⟨

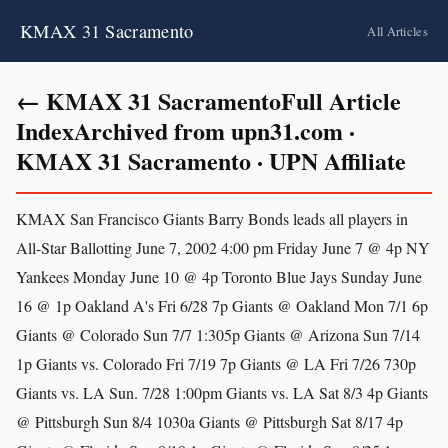
KMAX 31 Sacramento
All Articles
← KMAX 31 SacramentoFull Article
IndexArchived from upn31.com ·
KMAX 31 Sacramento · UPN Affiliate
KMAX San Francisco Giants Barry Bonds leads all players in
All-Star Ballotting June 7, 2002 4:00 pm Friday June 7 @ 4p NY
Yankees Monday June 10 @ 4p Toronto Blue Jays Sunday June
16 @ 1p Oakland A's Fri 6/28 7p Giants @ Oakland Mon 7/1 6p
Giants @ Colorado Sun 7/7 1:305p Giants @ Arizona Sun 7/14
1p Giants vs. Colorado Fri 7/19 7p Giants @ LA Fri 7/26 730p
Giants vs. LA Sun. 7/28 1:00pm Giants vs. LA Sat 8/3 4p Giants
@ Pittsburgh Sun 8/4 1030a Giants @ Pittsburgh Sat 8/17 4p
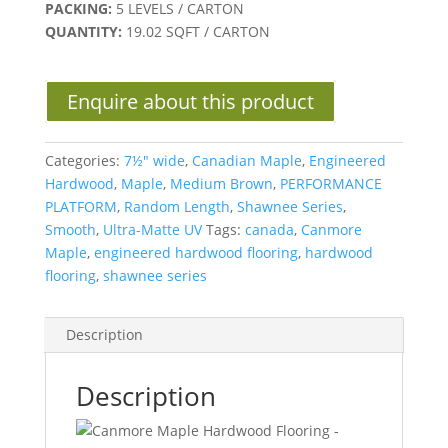
PACKING:
5 LEVELS / CARTON
QUANTITY:
19.02 SQFT / CARTON
Enquire about this product
Categories:
7½" wide
,
Canadian Maple
,
Engineered
Hardwood
,
Maple
,
Medium Brown
,
PERFORMANCE
PLATFORM
,
Random Length
,
Shawnee Series
,
Smooth
,
Ultra-Matte UV
Tags:
canada
,
Canmore
Maple
,
engineered hardwood flooring
,
hardwood
flooring
,
shawnee series
Description
Description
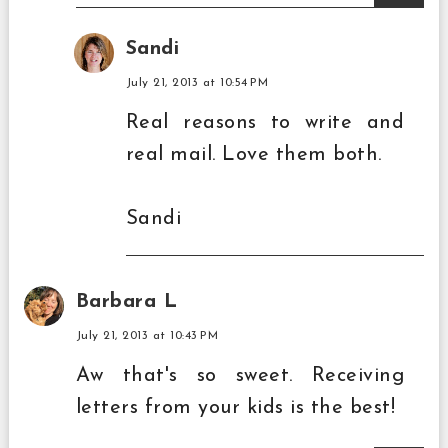
Sandi
July 21, 2013 at 10:54 PM
Real reasons to write and
real mail. Love them both.
Sandi
Barbara L
July 21, 2013 at 10:43 PM
Aw that's so sweet. Receiving
letters from your kids is the best!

⟩

## Work to complete
Some lines of the material above contain the string "July". Please state how many, giving the number alone.

## Answer below
2